_To do_.
Write out, word for word, the part of the listing below that opens with the line containing "Fabric Grow Bag 7 Gal" and closes with the line containing "by WebsiteinWP", keeping both of those lines and adding no others.

_Material provided_.
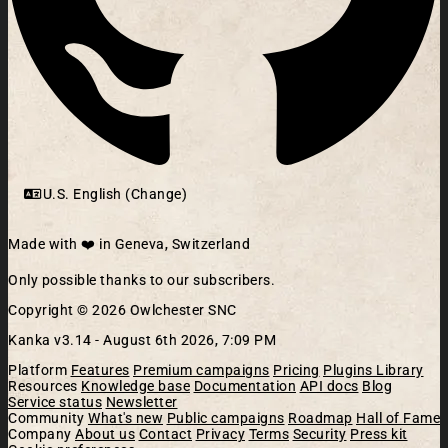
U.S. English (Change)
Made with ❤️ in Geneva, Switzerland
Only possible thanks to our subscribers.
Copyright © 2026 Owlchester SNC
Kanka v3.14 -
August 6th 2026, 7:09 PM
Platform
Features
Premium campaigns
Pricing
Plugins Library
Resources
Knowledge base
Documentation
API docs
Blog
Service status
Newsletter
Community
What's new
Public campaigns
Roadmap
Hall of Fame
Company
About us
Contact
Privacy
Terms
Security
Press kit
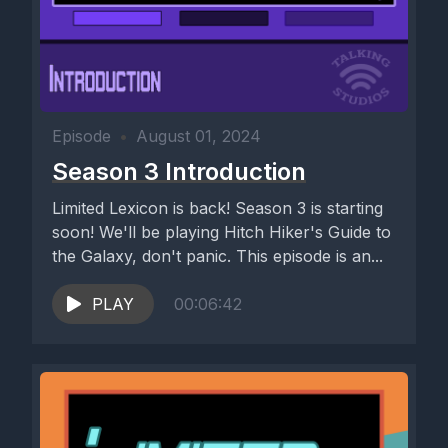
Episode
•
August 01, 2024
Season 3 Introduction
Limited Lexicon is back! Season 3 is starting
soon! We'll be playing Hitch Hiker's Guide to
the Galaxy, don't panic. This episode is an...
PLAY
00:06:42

---

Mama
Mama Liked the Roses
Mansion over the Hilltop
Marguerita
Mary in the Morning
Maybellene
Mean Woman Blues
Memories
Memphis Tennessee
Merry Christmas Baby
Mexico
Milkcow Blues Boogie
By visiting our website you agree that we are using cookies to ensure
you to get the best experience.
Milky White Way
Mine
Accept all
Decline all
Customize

==

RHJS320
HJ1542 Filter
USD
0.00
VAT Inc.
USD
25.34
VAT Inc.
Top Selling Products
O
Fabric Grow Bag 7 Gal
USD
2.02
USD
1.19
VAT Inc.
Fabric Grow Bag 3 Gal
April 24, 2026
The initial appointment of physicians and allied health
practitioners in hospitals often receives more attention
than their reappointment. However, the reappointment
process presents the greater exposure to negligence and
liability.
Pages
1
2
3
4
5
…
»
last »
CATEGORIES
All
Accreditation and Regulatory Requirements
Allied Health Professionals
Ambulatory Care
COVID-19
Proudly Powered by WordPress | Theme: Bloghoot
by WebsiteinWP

_Answer section_.
Fabric Grow Bag 7 Gal
USD
2.02
USD
1.19
VAT Inc.
Fabric Grow Bag 3 Gal
April 24, 2026
The initial appointment of physicians and allied health
practitioners in hospitals often receives more attention
than their reappointment. However, the reappointment
process presents the greater exposure to negligence and
liability.
Pages
1
2
3
4
5
…
»
last »
CATEGORIES
All
Accreditation and Regulatory Requirements
Allied Health Professionals
Ambulatory Care
COVID-19
Proudly Powered by WordPress | Theme: Bloghoot
by WebsiteinWP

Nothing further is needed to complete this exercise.